We know that a geometric progression is a sequence of numbers in which each is multiplied by the same factor to obtain the next number in the sequence.
We also know that $n$th term of a G.P. is $a{r^{n - 1}}$, where $a$ be the first term of G.P. and $r$ be the common ratio of G.P, so we have
$\Rightarrow b = a{r^{n - 1}}{\text{ ......eq.(1)}}$
Now, $P$ is the product of $n$ terms, where ${a_1}$, ${a_2}$, ${a_3}$, …,${a_n}$ are the terms, we have
$\Rightarrow P = {a_1} \times {a_2} \times {a_3} \times ... \times {a_n}$
Using the formula of $n$th term of a G.P in the above equation, we get

$$\Rightarrow P = a \times ar \times a{r^2} \times ... \times a{r^{n - 1}} \\\ \Rightarrow P = \left( {a \times a \times a \times ... \times a} \right) \times \left( {r \times {r^2} \times ... \times {r^{n - 1}}} \right) \\\$$

Using the above product $a \times a \times a \times ... \times a$ is $n$ times in the above equation, we get
$\Rightarrow P = {a^n}\left( {r \times {r^2} \times ... \times {r^{n - 1}}} \right)$
Using the power rule, ${a^b}{a^c} = {a^{b + c}}$ in the above equation, we get
$\Rightarrow P = {a^n}{r^{1 + 2 + ... + \left( {n - 1} \right)}}$
Using the formula $1 + 2 + 3 + ... + \left( {n - 1} \right) = \dfrac{{\left( {n - 1} \right)n}}{2}$ in the above equation, we get
$\Rightarrow P = {a^n}{r^{\dfrac{{n\left( {n - 1} \right)}}{2}}}$
We need to prove ${P^2}={\left( {ab} \right)^n}$.
Taking the left-hand side in the above equation using the value of $P$, we get

$$\Rightarrow {\left( {{a^n}{r^{\dfrac{{n\left( {n - 1} \right)}}{2}}}} \right)^2} \\\ \Rightarrow {a^{n \times 2}}{r^{\dfrac{{n\left( {n - 1} \right)}}{2} \times 2}} \\\ \Rightarrow {a^{2n}}{r^{n\left( {n - 1} \right)}} \\\$$

Rewriting the powers of the above equation by using ${a^{bc}} = {\left( {{a^b}} \right)^c}$, we get

$$\Rightarrow {\left( {{a^2}{r^{\left( {n - 1} \right)}}} \right)^n} \\\ \Rightarrow {\left( {a \times a \times {r^{\left( {n - 1} \right)}}} \right)^n} \\\ \Rightarrow {\left( {a \times \left( {a{r^{\left( {n - 1} \right)}}} \right)} \right)^n} \\\$$

Using equation (1) in the above equation, we get

$$\Rightarrow {\left( {a \times b} \right)^n} \\\ \Rightarrow {\left( {ab} \right)^n} \\\$$

Hence, ${P^2} = {\left( {ab} \right)^n}$.

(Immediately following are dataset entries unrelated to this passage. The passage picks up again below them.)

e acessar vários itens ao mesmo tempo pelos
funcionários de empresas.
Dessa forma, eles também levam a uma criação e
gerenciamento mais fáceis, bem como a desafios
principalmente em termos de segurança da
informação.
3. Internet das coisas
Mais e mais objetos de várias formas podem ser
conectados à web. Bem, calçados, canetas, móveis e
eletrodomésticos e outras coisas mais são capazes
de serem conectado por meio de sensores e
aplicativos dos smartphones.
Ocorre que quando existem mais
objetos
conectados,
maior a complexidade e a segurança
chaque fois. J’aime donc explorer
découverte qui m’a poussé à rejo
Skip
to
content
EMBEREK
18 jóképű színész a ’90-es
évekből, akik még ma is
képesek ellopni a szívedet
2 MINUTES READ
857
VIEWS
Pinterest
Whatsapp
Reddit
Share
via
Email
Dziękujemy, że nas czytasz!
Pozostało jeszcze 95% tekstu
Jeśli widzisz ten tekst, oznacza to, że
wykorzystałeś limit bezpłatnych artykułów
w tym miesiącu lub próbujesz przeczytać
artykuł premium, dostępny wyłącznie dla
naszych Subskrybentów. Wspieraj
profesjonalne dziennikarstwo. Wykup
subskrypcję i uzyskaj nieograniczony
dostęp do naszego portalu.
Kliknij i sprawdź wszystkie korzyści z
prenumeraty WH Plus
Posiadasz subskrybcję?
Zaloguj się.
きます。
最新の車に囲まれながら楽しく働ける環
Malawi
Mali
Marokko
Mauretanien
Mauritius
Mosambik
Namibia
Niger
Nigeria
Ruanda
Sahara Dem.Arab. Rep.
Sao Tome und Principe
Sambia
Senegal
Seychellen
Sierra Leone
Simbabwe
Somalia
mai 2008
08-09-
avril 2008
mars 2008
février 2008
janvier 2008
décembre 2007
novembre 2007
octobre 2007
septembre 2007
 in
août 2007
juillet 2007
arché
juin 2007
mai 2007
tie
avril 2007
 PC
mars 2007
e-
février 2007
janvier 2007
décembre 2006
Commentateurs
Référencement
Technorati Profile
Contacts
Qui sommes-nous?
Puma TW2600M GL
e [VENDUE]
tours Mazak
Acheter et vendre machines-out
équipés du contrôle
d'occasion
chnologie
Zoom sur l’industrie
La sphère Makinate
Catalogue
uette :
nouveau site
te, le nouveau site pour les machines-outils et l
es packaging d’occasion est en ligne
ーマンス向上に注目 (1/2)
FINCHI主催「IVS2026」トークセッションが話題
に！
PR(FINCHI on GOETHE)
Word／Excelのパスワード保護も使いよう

Note: While solving this question, be careful when we are not finding the sum of the geometric series using the formula of first $n$ terms of a geometric progression, $S = \dfrac{{a\left( {{r^n} - 1} \right)}}{{r - 1}}$. This is key point of the question, some students try to solve this equation directly and end up with a long solution, which is time consuming and mostly lead to wrong answer. Since we know $1 + 2 + 3 + ... + n = \dfrac{{n\left( {n + 1} \right)}}{2}$ and taking $n = n - 1$ in this formula, we get

$$\Rightarrow 1 + 2 + 3 + ... + \left( {n - 1} \right) = \dfrac{{\left( {n - 1} \right)\left( {n - 1 + 1} \right)}}{2} \\\ \Rightarrow 1 + 2 + 3 + ... + \left( {n - 1} \right) = \dfrac{{n\left( {n - 1} \right)}}{2} \\\$$

We will use this value in the problem.